Тронка
Шрифт:
Все это осталось далеко позади. Отныне он здесь, где чабаны водят отары без лоций в своем необозримом сухом океане, где над полями морские чайки, эти крылатые «души погибших моряков», лишь изредка промелькнут, пронесутся белокрыло, собирая кузьку. С детских лет привык он к просторам, к привольной жизни, среди многочисленных друзей его есть простые чабаны и ученые-океанологи, степные комбайнеры и моряки всего света — богат он дружбой, опытом, стремлениями, богат своей любовью к людям и ответной их любовью к нему. И вот со всем этим богатством оказаться в стороне, в лимане, в вечном штиле? Быть может, отныне твоей палубой будет эта твердь степная, по которой ты идешь напрямик, а навстречу тебе горячим воздухом плещет простор знакомый, океанский. Нет только волн, нет бурунов. Сизоватая, вытоптанная овцами степь кое-где побрызгана капельками синего цвета — это упрямо цветут упругие
Вот могила казацкая. Это место когда-то называлось Скарбным. Не раз в детстве у тебя дух захватывало от рассказов про клады, зарытые здесь запорожцами. А как найти? Выезжай верхом на курган, когда всходит солнце, и там, где ляжет тень от головы коня, копай, там и будет клад. Все меняется, только этот курган на месте, да солнце на месте, да тень от коня!
Хотя уже и не весна, но марево еще и сейчас по-весеннему щедро затопляет степные просторы, течет, струится повсюду, словно светлая весенняя разлей-вода. Сверкает на открытых равнинах, во впадинах-лощинках, обтекает далекие скирды и посадки, делает их среди этого половодья нереальными, иллюзорными. Словно в плесах чистых стоят, в лагунах, и отражаются в воде. А подойти ближе — там сушь, колючие заросли маслин да гледичий и колючая сухая трава внизу. Кое-где она, правда, еще не совсем сухая, зеленоватыми волнистыми прядями-руном стелется по земле, привлекает путника.
Вот такое выбрав место в тени, Дорошенко садится на траву, взгляд его отдыхает на пшенице, смуглой, полноколосой, солнечно застывшей у самых посадок; подсолнух-падалица лежит неподалеку, — видно, кто-то переехал его, но он еще цветет, цветет и в пылище, и пахнет твоим детством, и пчела озабоченно лазает по его тугим, раздавленным колесом сотам, впивается в каждую чашечку, берет нектар… Подсолнухи, эти братья солнца на земле, были его любовью и в далеких странствиях…
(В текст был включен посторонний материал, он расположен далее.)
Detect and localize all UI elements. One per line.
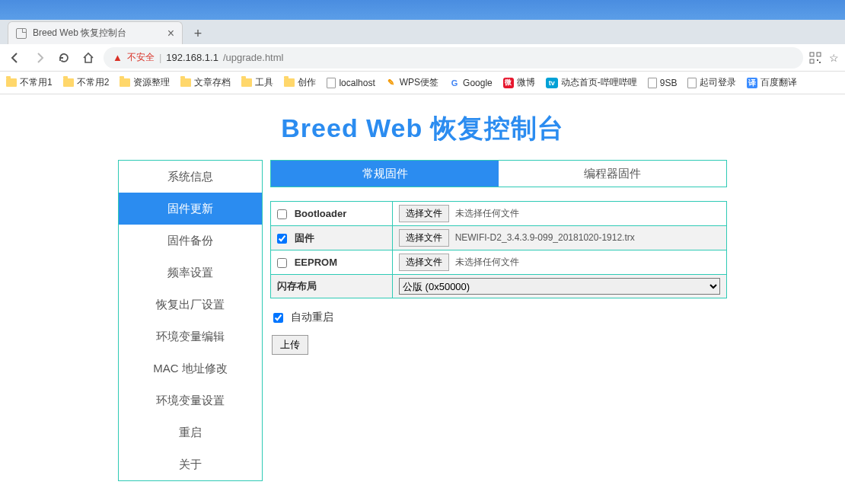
forward-button[interactable] bbox=[30, 49, 49, 67]
bookmark-item[interactable]: 9SB bbox=[648, 78, 678, 88]
bookmark-item[interactable]: 工具 bbox=[241, 76, 273, 89]
translate-icon: 译 bbox=[747, 78, 757, 88]
upgrade-form-table: Bootloader 选择文件 未选择任何文件 固件 选择文件 NEWIFI-D… bbox=[270, 201, 727, 298]
auto-reboot-row: 自动重启 bbox=[273, 311, 727, 324]
not-secure-label: 不安全 bbox=[127, 51, 155, 64]
back-button[interactable] bbox=[6, 49, 24, 67]
bilibili-icon: tv bbox=[546, 78, 558, 88]
bookmark-item[interactable]: 文章存档 bbox=[180, 76, 231, 89]
address-bar[interactable]: ▲ 不安全 | 192.168.1.1/upgrade.html bbox=[104, 47, 803, 69]
bookmark-item[interactable]: GGoogle bbox=[449, 78, 493, 88]
svg-rect-0 bbox=[810, 53, 814, 56]
browser-toolbar: ▲ 不安全 | 192.168.1.1/upgrade.html ☆ bbox=[0, 44, 845, 72]
firmware-tab[interactable]: 常规固件 bbox=[271, 161, 499, 187]
flash-layout-label-cell: 闪存布局 bbox=[271, 275, 393, 298]
firmware-tabs: 常规固件编程器固件 bbox=[270, 160, 727, 187]
page-content: Breed Web 恢复控制台 系统信息固件更新固件备份频率设置恢复出厂设置环境… bbox=[0, 94, 845, 481]
flash-layout-label: 闪存布局 bbox=[277, 280, 317, 292]
firmware-file-button[interactable]: 选择文件 bbox=[399, 229, 449, 247]
google-icon: G bbox=[449, 78, 460, 88]
upload-button[interactable]: 上传 bbox=[272, 335, 308, 355]
bootloader-file-status: 未选择任何文件 bbox=[455, 208, 519, 219]
bookmark-item[interactable]: localhost bbox=[327, 78, 375, 88]
folder-icon bbox=[241, 78, 252, 87]
bookmark-label: 文章存档 bbox=[194, 76, 231, 89]
page-icon bbox=[648, 78, 657, 88]
bookmark-label: WPS便签 bbox=[400, 76, 438, 89]
svg-rect-2 bbox=[810, 59, 814, 63]
bootloader-checkbox[interactable] bbox=[277, 209, 287, 219]
firmware-checkbox[interactable] bbox=[277, 234, 287, 244]
folder-icon bbox=[6, 78, 17, 87]
bootloader-label: Bootloader bbox=[295, 208, 347, 219]
bookmark-item[interactable]: tv动态首页-哔哩哔哩 bbox=[546, 76, 637, 89]
bookmark-label: 资源整理 bbox=[133, 76, 170, 89]
main-panel: 常规固件编程器固件 Bootloader 选择文件 未选择任何文件 固件 bbox=[270, 160, 727, 355]
eeprom-label: EEPROM bbox=[295, 257, 337, 268]
bookmark-item[interactable]: 不常用2 bbox=[63, 76, 110, 89]
qr-icon[interactable] bbox=[809, 52, 821, 64]
sidebar-nav: 系统信息固件更新固件备份频率设置恢复出厂设置环境变量编辑MAC 地址修改环境变量… bbox=[118, 160, 263, 481]
sidebar-item[interactable]: 重启 bbox=[119, 416, 262, 448]
bookmark-label: 不常用1 bbox=[20, 76, 53, 89]
sidebar-item[interactable]: 频率设置 bbox=[119, 257, 262, 289]
tab-title: Breed Web 恢复控制台 bbox=[33, 27, 126, 40]
firmware-label: 固件 bbox=[295, 232, 314, 244]
flash-layout-select[interactable]: 公版 (0x50000) bbox=[399, 278, 720, 295]
home-button[interactable] bbox=[79, 49, 97, 67]
bootloader-file-button[interactable]: 选择文件 bbox=[399, 205, 449, 222]
eeprom-file-button[interactable]: 选择文件 bbox=[399, 254, 449, 271]
flash-layout-value-cell: 公版 (0x50000) bbox=[393, 275, 727, 298]
row-eeprom-label-cell: EEPROM bbox=[271, 250, 393, 275]
sidebar-item[interactable]: MAC 地址修改 bbox=[119, 352, 262, 384]
sidebar-item[interactable]: 关于 bbox=[119, 448, 262, 480]
eeprom-checkbox[interactable] bbox=[277, 258, 287, 268]
sidebar-item[interactable]: 固件备份 bbox=[119, 225, 262, 257]
bookmark-label: 不常用2 bbox=[77, 76, 110, 89]
bookmark-item[interactable]: 微微博 bbox=[503, 76, 535, 89]
reload-button[interactable] bbox=[55, 49, 73, 67]
bookmark-label: 9SB bbox=[660, 78, 678, 88]
firmware-tab[interactable]: 编程器固件 bbox=[499, 161, 726, 187]
bookmark-item[interactable]: ✎WPS便签 bbox=[386, 76, 438, 89]
warning-icon: ▲ bbox=[113, 52, 123, 63]
bookmark-item[interactable]: 资源整理 bbox=[120, 76, 170, 89]
bookmark-label: 微博 bbox=[517, 76, 535, 89]
bookmark-label: 工具 bbox=[255, 76, 273, 89]
sidebar-item[interactable]: 恢复出厂设置 bbox=[119, 289, 262, 321]
folder-icon bbox=[180, 78, 191, 87]
row-bootloader-file-cell: 选择文件 未选择任何文件 bbox=[393, 202, 727, 226]
row-bootloader-label-cell: Bootloader bbox=[271, 202, 393, 226]
bookmark-item[interactable]: 创作 bbox=[284, 76, 316, 89]
separator: | bbox=[159, 52, 161, 63]
close-tab-icon[interactable]: × bbox=[167, 27, 174, 40]
bookmark-label: 创作 bbox=[298, 76, 316, 89]
eeprom-file-status: 未选择任何文件 bbox=[455, 257, 519, 267]
weibo-icon: 微 bbox=[503, 78, 514, 88]
new-tab-button[interactable]: + bbox=[187, 23, 209, 44]
row-firmware-file-cell: 选择文件 NEWIFI-D2_3.4.3.9-099_20181020-1912… bbox=[393, 226, 727, 250]
folder-icon bbox=[284, 78, 295, 87]
bookmark-label: localhost bbox=[339, 78, 375, 88]
sidebar-item[interactable]: 固件更新 bbox=[119, 193, 262, 225]
browser-tab-strip: Breed Web 恢复控制台 × + bbox=[0, 20, 845, 44]
auto-reboot-checkbox[interactable] bbox=[273, 313, 283, 323]
sidebar-item[interactable]: 环境变量设置 bbox=[119, 384, 262, 416]
sidebar-item[interactable]: 系统信息 bbox=[119, 161, 262, 193]
bookmarks-bar: 不常用1不常用2资源整理文章存档工具创作localhost✎WPS便签GGoog… bbox=[0, 72, 845, 94]
browser-tab-active[interactable]: Breed Web 恢复控制台 × bbox=[8, 21, 183, 44]
firmware-file-status: NEWIFI-D2_3.4.3.9-099_20181020-1912.trx bbox=[455, 232, 635, 243]
star-icon[interactable]: ☆ bbox=[829, 52, 839, 64]
auto-reboot-label: 自动重启 bbox=[291, 311, 333, 323]
page-icon bbox=[16, 28, 27, 39]
svg-rect-3 bbox=[817, 59, 818, 61]
bookmark-label: Google bbox=[463, 78, 493, 88]
bookmark-label: 起司登录 bbox=[700, 76, 736, 89]
sidebar-item[interactable]: 环境变量编辑 bbox=[119, 321, 262, 352]
bookmark-item[interactable]: 不常用1 bbox=[6, 76, 53, 89]
bookmark-item[interactable]: 译百度翻译 bbox=[747, 76, 797, 89]
folder-icon bbox=[63, 78, 74, 87]
bookmark-item[interactable]: 起司登录 bbox=[687, 76, 736, 89]
window-titlebar bbox=[0, 0, 845, 20]
page-icon bbox=[687, 78, 697, 88]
Почувствовав усталость, Дорошенко прилег на спину, вытянулся среди волнистой травы.
«Все, в сущности, так просто, — думалось ему, — стоит только понять, что живешь один раз, что жизнь — это тот рейс, который не повторяется, и что его нужно совершить достойно…»
Голое небо над ним.
Светлое, дневное, оно и сейчас таит в своей глубине все звезды и созвездия, которые открываются только по ночам.
Такими невероятно далекими кажутся сейчас Ивану Дорошенко прошедшая юность, семья, жена, дети… Были бы уже взрослыми сыновья. Ничего определенного не знает он о их последнем смертном часе, о том, как тонуло разбомбленное фашистскими пиратами транспортное судно, на борту которого они находились… Точно знает лишь, что случилось это в тихую звездную ночь. Из всего услышанного потом память крепче всего почему-то сохранила это…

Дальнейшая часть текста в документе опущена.